Gegen 17 Uhr am Samstag Gedränge auf der Einkaufsmeile, wie sonst nur kurz vor Weihnachten. Mit Taschen bepackte Familien, Paare jeden Alters, Schüler und hier und da auch Einzelgänger eilen die Kettwiger Straße entlang. Die meisten mit Masken.

Wo Verkaufsständer, Buden oder Imbiss-Tische das Pflaster säumen, wird es eng. Manche Passanten bahnen sich kreuz und quer einen Weg durch die Menge. Der Trubel endet vor dem Traditionskino Lichtburg. Wer dem roten Teppich ins Foyer folgt, taucht ab in eine ruhigere Welt mit reichlich Abstand.
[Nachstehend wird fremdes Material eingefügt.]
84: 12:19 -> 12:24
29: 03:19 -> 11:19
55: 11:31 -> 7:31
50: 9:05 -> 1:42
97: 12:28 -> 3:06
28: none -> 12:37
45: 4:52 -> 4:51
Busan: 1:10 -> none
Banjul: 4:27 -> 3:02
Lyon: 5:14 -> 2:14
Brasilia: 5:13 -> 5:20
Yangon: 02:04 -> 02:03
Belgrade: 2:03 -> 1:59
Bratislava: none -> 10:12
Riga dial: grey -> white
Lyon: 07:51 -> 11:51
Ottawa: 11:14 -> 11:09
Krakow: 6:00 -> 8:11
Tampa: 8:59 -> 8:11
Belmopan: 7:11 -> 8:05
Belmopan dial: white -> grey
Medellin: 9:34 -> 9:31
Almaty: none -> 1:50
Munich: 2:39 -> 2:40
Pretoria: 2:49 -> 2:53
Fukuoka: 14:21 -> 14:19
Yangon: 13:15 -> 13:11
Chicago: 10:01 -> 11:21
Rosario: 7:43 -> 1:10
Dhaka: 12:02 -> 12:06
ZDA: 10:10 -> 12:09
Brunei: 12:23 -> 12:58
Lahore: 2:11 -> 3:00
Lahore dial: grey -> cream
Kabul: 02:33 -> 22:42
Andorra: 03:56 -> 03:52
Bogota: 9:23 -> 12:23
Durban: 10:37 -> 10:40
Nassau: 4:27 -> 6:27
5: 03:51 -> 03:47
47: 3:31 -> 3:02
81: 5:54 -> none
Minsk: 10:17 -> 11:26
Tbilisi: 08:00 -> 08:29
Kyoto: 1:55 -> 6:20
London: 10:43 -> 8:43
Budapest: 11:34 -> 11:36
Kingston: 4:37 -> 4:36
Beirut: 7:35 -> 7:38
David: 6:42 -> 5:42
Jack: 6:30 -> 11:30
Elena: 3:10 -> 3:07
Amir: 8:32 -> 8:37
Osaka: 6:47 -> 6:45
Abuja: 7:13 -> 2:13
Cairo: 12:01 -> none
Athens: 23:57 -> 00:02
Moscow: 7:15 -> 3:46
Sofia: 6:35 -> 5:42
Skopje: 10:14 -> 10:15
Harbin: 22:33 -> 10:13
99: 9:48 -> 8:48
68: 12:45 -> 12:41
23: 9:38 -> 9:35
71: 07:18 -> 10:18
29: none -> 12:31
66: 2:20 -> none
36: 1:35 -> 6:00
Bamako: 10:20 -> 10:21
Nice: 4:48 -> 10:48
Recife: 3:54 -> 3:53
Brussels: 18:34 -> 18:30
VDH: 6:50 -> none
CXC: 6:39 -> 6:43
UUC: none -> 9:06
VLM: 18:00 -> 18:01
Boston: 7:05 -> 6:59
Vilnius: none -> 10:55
Die Essener Lichtburg bietet eine ruhige Welt mit reichlich Abstand

Mit einer Freundin aus Duisburg hat Maja Niedernolte gerade zwei Kino-Tickets an der Außenkasse erworben. Für „Jim Knopf“. Ein Kinderfilm? „Ja. In düsteren Zeiten braucht es märchenhafte Geschichten“, meint die Essenerin. Beide Frauen tragen Namen und Adressen in eine Liste ein. Plätze hatten sie nicht reserviert. Doch vor dem neuen Lockdown möchten sie noch einmal Kino-Atmosphäre erleben. „Die Schließung trifft die Falschen. Die Hygiene-Konzepte in den Lichtspiel-Theatern sind sehr gut“, betont Maja Niedernolte.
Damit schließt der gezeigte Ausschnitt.